--- How to complete this task ---
All of the data that follows should be retyped exactly, please, except the pictures.

--- Given entries ---
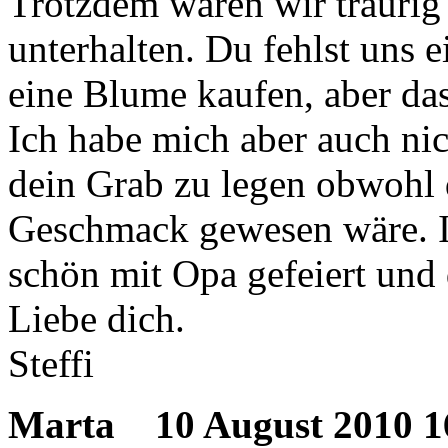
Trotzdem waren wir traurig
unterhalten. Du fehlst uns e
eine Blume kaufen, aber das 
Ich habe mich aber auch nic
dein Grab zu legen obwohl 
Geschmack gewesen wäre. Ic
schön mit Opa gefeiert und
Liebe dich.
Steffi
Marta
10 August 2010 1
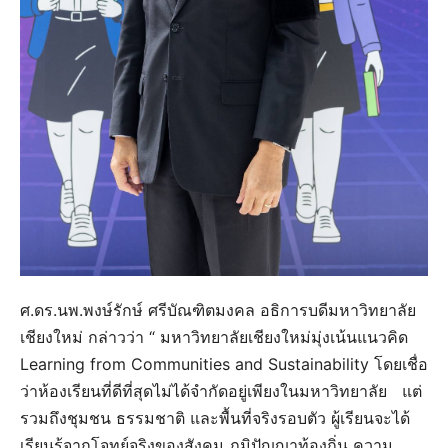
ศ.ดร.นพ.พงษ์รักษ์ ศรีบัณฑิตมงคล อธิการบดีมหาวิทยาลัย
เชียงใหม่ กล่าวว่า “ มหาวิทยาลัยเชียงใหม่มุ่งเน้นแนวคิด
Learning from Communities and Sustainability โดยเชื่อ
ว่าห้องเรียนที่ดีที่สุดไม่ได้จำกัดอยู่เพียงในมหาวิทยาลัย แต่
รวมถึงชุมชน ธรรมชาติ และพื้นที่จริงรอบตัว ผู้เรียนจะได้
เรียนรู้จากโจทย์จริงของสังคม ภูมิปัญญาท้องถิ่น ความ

--- Output for this exercise ---
Trotzdem waren wir traurig
unterhalten. Du fehlst uns e
eine Blume kaufen, aber das 
Ich habe mich aber auch nic
dein Grab zu legen obwohl 
Geschmack gewesen wäre. Ic
schön mit Opa gefeiert und
Liebe dich.
Steffi
Marta
10 August 2010 1
ศ.ดร.นพ.พงษ์รักษ์ ศรีบัณฑิตมงคล อธิการบดีมหาวิทยาลัย
เชียงใหม่ กล่าวว่า “ มหาวิทยาลัยเชียงใหม่มุ่งเน้นแนวคิด
Learning from Communities and Sustainability โดยเชื่อ
ว่าห้องเรียนที่ดีที่สุดไม่ได้จำกัดอยู่เพียงในมหาวิทยาลัย แต่
รวมถึงชุมชน ธรรมชาติ และพื้นที่จริงรอบตัว ผู้เรียนจะได้
เรียนรู้จากโจทย์จริงของสังคม ภูมิปัญญาท้องถิ่น ความ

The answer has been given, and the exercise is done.